Class for generating a set of exponential normal radial basis functions, as described in [Physnet] . The functions have the following form:

\[f_n(r_{ij};\alpha, r_{low},r_{high}) = f_{cut}(r_{ij},r_{low},r_{high}) \times \exp\left[-\beta_n \left(e^{\alpha (r_{ij} -r_{high}) } - \mu_n \right)^2\right]\]

where

\[\alpha = 5.0/(r_{high} - r_{low})\]

is a distance rescaling factor, and, by default

\[f_{cut} ( r_{ij},r_{low},r_{high} ) = \cos{\left( r_{ij} \times \pi / r_{high}\right)} + 1.0\]

represents a cosine cutoff function (though users can specify their own cutoff function if they desire). :type cutoff: Union[int, float, _Cutoff] :param cutoff: Defines the smooth cutoff function.
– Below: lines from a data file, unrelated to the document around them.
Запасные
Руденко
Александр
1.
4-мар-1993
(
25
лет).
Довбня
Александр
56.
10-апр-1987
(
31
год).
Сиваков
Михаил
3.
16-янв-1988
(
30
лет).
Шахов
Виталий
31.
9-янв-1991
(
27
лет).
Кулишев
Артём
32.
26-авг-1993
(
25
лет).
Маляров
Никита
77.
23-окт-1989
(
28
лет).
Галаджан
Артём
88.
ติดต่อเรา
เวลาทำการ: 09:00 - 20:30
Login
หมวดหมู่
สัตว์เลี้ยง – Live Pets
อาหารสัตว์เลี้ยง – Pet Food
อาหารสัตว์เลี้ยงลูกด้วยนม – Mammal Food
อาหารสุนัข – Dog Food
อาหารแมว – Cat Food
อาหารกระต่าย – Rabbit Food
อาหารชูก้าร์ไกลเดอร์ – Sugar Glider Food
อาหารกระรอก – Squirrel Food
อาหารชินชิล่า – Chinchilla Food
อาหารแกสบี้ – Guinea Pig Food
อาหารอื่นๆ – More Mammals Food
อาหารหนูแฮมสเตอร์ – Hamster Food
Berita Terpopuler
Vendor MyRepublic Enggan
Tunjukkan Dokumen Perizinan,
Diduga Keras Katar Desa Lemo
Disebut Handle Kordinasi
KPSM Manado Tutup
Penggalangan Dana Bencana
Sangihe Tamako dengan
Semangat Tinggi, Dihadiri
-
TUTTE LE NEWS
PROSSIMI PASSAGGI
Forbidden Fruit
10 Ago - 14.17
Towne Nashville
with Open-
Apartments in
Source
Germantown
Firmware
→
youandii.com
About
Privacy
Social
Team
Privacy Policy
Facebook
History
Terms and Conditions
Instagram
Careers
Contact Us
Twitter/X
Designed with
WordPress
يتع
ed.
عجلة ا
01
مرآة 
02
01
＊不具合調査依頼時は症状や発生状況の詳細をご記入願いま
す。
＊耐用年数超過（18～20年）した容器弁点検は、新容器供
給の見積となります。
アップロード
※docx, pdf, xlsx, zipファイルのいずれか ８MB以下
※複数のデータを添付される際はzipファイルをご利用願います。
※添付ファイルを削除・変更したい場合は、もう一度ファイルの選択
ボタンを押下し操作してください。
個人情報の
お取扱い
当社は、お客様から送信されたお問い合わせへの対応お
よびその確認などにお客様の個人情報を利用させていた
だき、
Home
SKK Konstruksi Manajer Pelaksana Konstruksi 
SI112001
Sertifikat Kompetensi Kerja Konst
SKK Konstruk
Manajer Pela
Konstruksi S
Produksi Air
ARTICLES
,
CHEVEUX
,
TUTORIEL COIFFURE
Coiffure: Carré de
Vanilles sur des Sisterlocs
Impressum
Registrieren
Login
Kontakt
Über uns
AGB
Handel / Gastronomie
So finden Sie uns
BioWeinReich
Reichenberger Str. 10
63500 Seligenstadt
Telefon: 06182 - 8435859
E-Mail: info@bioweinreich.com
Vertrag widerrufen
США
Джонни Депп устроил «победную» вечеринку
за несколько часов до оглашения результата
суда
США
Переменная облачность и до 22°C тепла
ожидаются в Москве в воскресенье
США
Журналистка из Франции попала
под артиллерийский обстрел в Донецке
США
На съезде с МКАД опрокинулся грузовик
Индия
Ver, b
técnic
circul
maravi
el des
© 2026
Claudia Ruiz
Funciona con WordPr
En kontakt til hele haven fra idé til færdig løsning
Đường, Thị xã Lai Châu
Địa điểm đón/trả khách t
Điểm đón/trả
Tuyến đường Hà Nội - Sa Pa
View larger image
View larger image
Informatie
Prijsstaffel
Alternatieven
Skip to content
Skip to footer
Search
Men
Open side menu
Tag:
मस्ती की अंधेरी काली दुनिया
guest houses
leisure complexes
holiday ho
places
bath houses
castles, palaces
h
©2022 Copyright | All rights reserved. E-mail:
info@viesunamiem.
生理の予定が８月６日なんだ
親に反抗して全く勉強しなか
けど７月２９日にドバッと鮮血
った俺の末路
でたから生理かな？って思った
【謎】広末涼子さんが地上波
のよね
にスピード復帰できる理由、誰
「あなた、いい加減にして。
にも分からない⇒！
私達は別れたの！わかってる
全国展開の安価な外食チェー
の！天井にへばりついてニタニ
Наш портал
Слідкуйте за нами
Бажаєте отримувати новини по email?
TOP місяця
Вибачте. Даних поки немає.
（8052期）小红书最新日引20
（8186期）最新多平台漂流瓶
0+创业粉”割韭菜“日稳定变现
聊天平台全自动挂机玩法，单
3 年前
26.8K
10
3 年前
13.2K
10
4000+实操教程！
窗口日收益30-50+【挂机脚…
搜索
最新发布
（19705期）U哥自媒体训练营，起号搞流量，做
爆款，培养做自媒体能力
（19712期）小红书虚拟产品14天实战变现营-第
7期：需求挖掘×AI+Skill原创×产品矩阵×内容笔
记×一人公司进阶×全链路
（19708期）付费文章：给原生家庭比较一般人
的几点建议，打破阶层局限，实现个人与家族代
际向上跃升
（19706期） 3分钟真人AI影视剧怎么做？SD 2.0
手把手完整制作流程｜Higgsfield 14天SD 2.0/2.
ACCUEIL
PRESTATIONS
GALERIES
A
If a float is provided, it will be interpreted as

an upper cutoff and a CosineCutoff will be used between 0 and the provided float. Otherwise, a chosen _Cutoff instance can be supplied.

Parameters:
  • num_rbf (int) – The number of functions in the basis set.

  • trainable (bool) – If True, the parameters of the basis (the centers and widths of each function) are registered as optimizable parameters that will be updated during backpropagation. If False, these parameters will be instead fixed in an unoptimizable buffer.

forward(dist)[source]

Expansion of distances through the radial basis function set. :type dist: Tensor :param dist: Input pairwise distances of shape (total_num_edges) :type dist: torch.Tensor

Returns:

expanded_distances – Distances expanded in the radial basis with shape (total_num_edges, num_rbf)

Return type:

torch.Tensor

reset_parameters()[source]

Method to reset the parameters of the basis functions to their initial values.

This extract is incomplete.